How Much Below Asking to Offer on a Florida Home (2026)

how much to offer below asking price Florida

This article is for informational purposes only and does not constitute financial advice. Speak with a licensed mortgage professional before making any mortgage decisions.

Quick Answer
  1. In Florida's 2026 market, most buyers can typically offer 3% to 5% below asking on well-priced, recent listings and 5% to 10% below asking on stale listings (60+ days on market) or homes needing visible repairs. South Florida metros — Miami, Fort Lauderdale, West Palm Beach — are seeing the country's largest below-list discounts at roughly 5%, while Tampa and Jacksonville hover near 4% under asking.
  2. Florida's statewide sale-to-list ratio is currently around 95–96%, months of supply sits near 4.5 to 4.8, and homes are taking 71 to 82 days to sell on average — all signals that buyers have meaningful leverage without being in a true buyer's market.
  3. The exact percentage depends on three things: how long the home has been listed, how it compares to recent sold comps in that ZIP code, and what condition concerns (roof age, insurance hurdles, hurricane exposure) you can document. Pre-approval — not pre-qualification — is what makes a below-asking offer credible to a Florida seller.

Florida's Market Has Shifted — Here's What That Means for Your Offer

Something has changed in Florida real estate, and you can feel it. Homes that would have sold in a weekend two years ago are now sitting for months. List prices are getting cut. Sellers are calling buyers back. If you've been waiting for a moment to make a serious offer below asking, this is closer to that moment than Florida has seen since before the pandemic.

That doesn't mean the market is crashing — far from it. Most Florida metros are seeing modest price stability or slight declines, not collapse. What it means is that the leverage has rebalanced. Buyers can negotiate again. They can ask for repairs. They can offer below list and not get laughed out of the room. Understanding how home values have shifted across Florida is the foundation for writing an offer that actually saves you money — without losing the house.

~95.4% Statewide sale-to-list ratio
4.5–4.8 Months of supply
77 days Median time on market
~69.5% Of listings cut price

Quick Start: Pick Your Path

Not every Florida buyer is in the same situation. Find the line below that matches the home you're looking at, then jump to the section it points to.

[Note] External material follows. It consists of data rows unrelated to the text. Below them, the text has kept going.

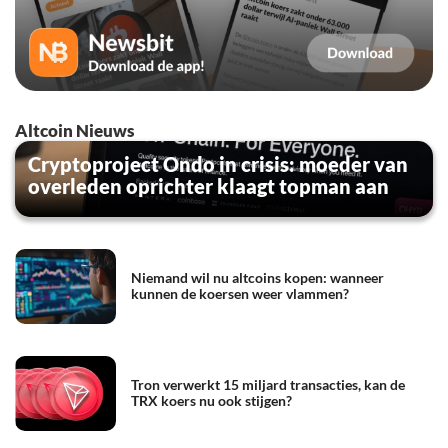
Altcoin Nieuws
Cryptoproject Ondo in crisis: moeder van
overleden oprichter klaagt topman aan
Niemand wil nu altcoins kopen: wanneer
kunnen de koersen weer vlammen?
Tron verwerkt 15 miljard transacties, kan de
TRX koers nu ook stijgen?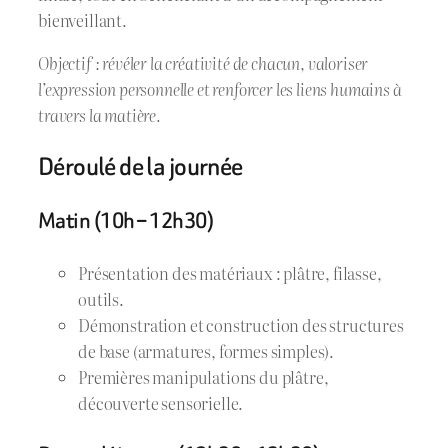
bienveillant.
Objectif : révéler la créativité de chacun, valoriser
l’expression personnelle et renforcer les liens humains à
travers la matière.
Déroulé de la journée
Matin (10h – 12h30)
Présentation des matériaux : plâtre, filasse,
outils.
Démonstration et construction des structures
de base (armatures, formes simples).
Premières manipulations du plâtre,
découverte sensorielle.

→ Home just listed (under 14 days)
Start at 2–4% below asking. Skip to the 3-Tier Framework section below.
→ Home sitting 30–60 days
Plan for 4–7% below asking with documented comps. Read the “When to Push Harder” paragraphs.
→ Stale listing (60+ days)
7–10% below asking is reasonable when justified. See the 3-Tier Framework and Common Mistakes.
→ South Florida coastal property or condo
Insurance and warrantability change the math. Jump to the Florida Carrying-Cost Overlay.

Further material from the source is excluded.